Potentially most significant, Justice John Pelander, writing for the unanimous court, rebuffed Goudeau’s claim he was entitled to separate trials for the 13 different murders, rapes, robberies that occurred between August 2005 and June 2006.

Even before Goudeau was identified, the perpetrator became known as the “Baseline Rapist” and, later, the “Baseline Killer” when Phoenix police identified a string of armed sexual assaults. The reference was to the fact that the crimes started along the Baseline Road corridor in Phoenix, though they later spread.

As police began to link what appeared to be random incidents, they distributed a sketch based on descriptions from victims who had survived the attack.

What eventually led to Goudeau was DNA evidence that was already on file after his earlier convictions for assault and armed robbery. That led to his 2007 conviction for the sexual assault of two sisters and 438-year prison term.

But it took police longer to link him to the murders and other assaults.

Evidence presented at that second trial in 2011 included DNA from two of the murder victims found on items seized from Goudeau’s home.

A ring belonging to another murder victim was found hidden in a shoe in Goudeau’s closet. And Goudeau’s DNA was found on one murder victim and several rape victims.

Seven victims identified Goudeau as their assailant; an eighth identified Goudeau’s voice from a voice lineup.

And ballistics experts testified the same .380-caliber handgun was used for all nine murders and other charged crimes where shell casings were found. The gun, however, was never located.

In appealing his conviction and sentences, Goudeau’s lawyer said jurors might have been swayed by the sheer number of charges and the mountain of evidence, finding him guilty even in cases where the evidence was weak.

Pelander, however, said the only disputed issue in the case was the identity of who committed the murders and assaults.

He said that made it relevant for jurors to have all the evidence of all of the crimes.

That included similarities among many of the crimes.

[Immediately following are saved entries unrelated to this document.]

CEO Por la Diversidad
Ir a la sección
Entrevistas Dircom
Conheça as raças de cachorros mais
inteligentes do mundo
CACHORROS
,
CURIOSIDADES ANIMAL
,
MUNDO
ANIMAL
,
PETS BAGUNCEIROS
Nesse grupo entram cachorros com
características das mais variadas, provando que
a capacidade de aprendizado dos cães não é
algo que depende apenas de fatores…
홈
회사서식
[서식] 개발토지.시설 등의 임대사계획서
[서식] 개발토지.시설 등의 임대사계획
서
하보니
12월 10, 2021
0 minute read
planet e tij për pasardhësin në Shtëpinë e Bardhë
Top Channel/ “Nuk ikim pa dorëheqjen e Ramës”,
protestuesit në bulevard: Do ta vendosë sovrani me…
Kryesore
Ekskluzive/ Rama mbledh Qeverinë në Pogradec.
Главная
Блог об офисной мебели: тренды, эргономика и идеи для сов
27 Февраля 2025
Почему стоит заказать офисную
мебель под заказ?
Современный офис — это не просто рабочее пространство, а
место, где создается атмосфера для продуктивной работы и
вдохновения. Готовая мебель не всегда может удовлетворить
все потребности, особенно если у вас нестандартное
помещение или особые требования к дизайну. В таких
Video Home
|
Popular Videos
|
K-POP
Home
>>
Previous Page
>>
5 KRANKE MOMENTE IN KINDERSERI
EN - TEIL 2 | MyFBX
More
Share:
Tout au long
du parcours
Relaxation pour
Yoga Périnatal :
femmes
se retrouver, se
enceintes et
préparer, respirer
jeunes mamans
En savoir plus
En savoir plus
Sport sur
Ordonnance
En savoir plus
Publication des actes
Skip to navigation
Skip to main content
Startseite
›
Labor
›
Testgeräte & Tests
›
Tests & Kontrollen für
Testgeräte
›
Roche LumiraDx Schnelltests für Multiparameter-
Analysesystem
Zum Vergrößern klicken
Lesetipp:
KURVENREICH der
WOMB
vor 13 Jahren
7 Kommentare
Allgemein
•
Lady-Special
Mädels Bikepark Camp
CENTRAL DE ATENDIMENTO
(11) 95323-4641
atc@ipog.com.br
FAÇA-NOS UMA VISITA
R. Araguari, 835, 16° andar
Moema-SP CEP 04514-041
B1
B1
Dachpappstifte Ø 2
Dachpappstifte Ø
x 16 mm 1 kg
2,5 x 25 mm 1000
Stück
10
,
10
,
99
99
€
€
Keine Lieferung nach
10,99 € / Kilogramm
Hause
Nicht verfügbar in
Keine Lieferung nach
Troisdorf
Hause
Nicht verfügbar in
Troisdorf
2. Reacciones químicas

For example, Pelander wrote, the perpetrator told victims he had just committed a robbery and needed to reunite with his friend. He also wore the same disguise and wiped off evidence from rape victims and areas he had touched before leaving the crime scene.

Pelander noted that while the judge denied separate trials, the prosecution divided the case into 13 separate “chapters” corresponding to the dates of the offenses.

“The similarly of attributes and actions of the perpetrator in the different chapters (of the spree) tended to show that the offenses were also of the same or similar character,” Pelander wrote.